Successivamente alla nascita dello stato d’Israele e alle guerre con i paesi arabi, più di 800 000 ebrei furono costretti a scappare dalle loro case per via delle persecuzioni; molti morirono, molti trovarono rifugio proprio in Israele.

Vennero espropriate dei loro possedimenti e la loro storia familiare, legata a quei territori scomparve per sempre.

 

Oggi l’antisemitismo islamico è presente nelle sue frange più estremiste, legate ai Fratelli Musulmani, come Hamas, che utilizzano la causa palestinese, strumentalizzandola attraverso l’alimentazione dell’odio per il diverso, non solo per gli ebrei.

Sono famosi i report delle organizzazioni umanitarie internazionali nelle scuole di Gaza controllate da Hamas, in cui si insegna una storia falsata, in cui Israele non appare sulle mappe geografiche e in cui la Shoah non viene insegnata.

In pochi probabilmente sapranno che l’attuale presidente dell’Autorità Nazionale Palestinese, Mahmud Abbas si è laureato con una tesi sul negazionismo, le cui affermazioni sono state ritrattate solo di recente.

Non dobbiamo stupirci quindi se la definizione IHRA di antisemitismo incorpora alcuni esempi sullo stato d’Israele: troppo spesso l’antisemitismo si è nascosto dietro all’antisionismo.

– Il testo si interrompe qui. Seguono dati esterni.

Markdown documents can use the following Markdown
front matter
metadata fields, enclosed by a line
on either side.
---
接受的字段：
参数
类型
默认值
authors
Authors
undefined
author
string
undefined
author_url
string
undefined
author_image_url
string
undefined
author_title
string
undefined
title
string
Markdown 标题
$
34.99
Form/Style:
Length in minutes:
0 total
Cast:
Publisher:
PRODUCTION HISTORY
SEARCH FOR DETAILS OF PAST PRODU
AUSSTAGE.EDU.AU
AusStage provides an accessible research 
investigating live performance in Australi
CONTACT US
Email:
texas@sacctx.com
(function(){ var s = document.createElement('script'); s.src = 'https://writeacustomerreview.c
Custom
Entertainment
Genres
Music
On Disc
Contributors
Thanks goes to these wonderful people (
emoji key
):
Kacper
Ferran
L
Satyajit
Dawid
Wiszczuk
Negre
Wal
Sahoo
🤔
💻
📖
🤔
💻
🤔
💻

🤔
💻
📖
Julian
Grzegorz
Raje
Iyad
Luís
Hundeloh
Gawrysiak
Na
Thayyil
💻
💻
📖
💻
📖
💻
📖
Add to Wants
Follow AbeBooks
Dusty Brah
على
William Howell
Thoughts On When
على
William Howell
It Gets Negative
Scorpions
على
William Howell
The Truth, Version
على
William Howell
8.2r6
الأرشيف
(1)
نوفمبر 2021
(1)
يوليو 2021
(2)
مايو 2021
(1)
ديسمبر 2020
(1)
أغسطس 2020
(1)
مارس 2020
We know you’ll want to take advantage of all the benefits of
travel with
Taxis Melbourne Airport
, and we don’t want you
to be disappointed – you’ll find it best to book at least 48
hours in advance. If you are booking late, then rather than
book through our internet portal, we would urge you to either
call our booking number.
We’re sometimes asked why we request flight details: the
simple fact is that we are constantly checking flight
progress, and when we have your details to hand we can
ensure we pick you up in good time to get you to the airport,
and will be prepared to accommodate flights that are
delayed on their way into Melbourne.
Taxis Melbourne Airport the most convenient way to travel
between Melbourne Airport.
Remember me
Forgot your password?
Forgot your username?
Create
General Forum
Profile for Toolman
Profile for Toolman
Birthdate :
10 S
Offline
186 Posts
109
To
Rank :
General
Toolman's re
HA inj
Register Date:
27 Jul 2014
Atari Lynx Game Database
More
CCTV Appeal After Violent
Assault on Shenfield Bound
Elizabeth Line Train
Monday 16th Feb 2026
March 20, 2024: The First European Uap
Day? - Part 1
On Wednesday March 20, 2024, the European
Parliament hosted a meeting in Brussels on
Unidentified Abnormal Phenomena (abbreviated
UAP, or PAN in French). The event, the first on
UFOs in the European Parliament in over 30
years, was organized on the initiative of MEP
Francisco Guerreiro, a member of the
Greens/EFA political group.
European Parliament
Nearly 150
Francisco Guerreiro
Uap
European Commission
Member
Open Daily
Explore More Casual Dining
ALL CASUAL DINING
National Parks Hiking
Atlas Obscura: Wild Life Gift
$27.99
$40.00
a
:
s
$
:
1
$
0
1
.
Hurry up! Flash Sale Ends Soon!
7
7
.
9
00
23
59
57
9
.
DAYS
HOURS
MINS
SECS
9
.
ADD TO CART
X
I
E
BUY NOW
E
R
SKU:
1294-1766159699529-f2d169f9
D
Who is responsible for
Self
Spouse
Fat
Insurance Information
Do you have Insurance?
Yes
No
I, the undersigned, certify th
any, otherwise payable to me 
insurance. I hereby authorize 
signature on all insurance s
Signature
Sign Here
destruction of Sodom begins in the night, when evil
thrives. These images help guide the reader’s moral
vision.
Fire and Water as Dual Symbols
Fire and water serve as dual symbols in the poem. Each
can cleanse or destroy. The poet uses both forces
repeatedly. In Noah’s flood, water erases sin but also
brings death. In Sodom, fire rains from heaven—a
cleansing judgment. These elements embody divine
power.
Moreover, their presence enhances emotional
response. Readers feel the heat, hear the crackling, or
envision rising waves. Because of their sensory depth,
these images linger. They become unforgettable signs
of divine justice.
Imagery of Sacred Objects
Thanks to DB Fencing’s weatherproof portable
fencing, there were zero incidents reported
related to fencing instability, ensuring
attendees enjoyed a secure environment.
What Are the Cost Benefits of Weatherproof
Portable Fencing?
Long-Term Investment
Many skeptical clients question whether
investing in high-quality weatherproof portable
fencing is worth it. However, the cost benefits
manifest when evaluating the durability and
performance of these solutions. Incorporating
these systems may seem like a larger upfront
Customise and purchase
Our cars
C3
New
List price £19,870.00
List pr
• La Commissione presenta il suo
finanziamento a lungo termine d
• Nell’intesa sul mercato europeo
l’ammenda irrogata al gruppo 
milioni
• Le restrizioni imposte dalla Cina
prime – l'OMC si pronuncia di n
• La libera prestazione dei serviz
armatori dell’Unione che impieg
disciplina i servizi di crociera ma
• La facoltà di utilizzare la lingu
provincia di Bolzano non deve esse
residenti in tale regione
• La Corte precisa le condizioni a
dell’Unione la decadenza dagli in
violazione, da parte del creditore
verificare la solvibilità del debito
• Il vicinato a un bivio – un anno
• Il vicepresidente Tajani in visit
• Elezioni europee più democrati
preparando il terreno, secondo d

Dopo la ripresa del conflitto, ci sono state molte manifestazioni di solidarietà alla causa palestinese, ma ad altrettanti atti di antisemitismo che non possono essere dimenticati, frasi e cori inneggianti all’intifada, al ritorno dell’armata di Maometto che ucciderà tutti gli ebrei.

Violenze e pestaggi ai danni di cittadini innocenti con l’unica colpa di essere ebrei nella diaspora. Troppi avvenimenti ricordano un passato fatto di persecuzioni in tutti i paesi nei quali il popolo ebraico è stato presente, anche in Israele, il quale di recente è stato scosso da una rivolta di cittadini arabi che hanno persino incendiato la sinagoga della città di Lod e causato disordini in tutto il paese.

Tracciare questi punti aiuta a capire quanto alla base dell’odio antiebraico non ci sono avvenimenti politici legati ad Israele, o sociali legati ad avvenimenti in qualche comunità della diaspora. C’è solo ignoranza e discriminazione che si tramanda da tempo in tutto il mondo e come ogni altro tipo di discriminazione va combattuto.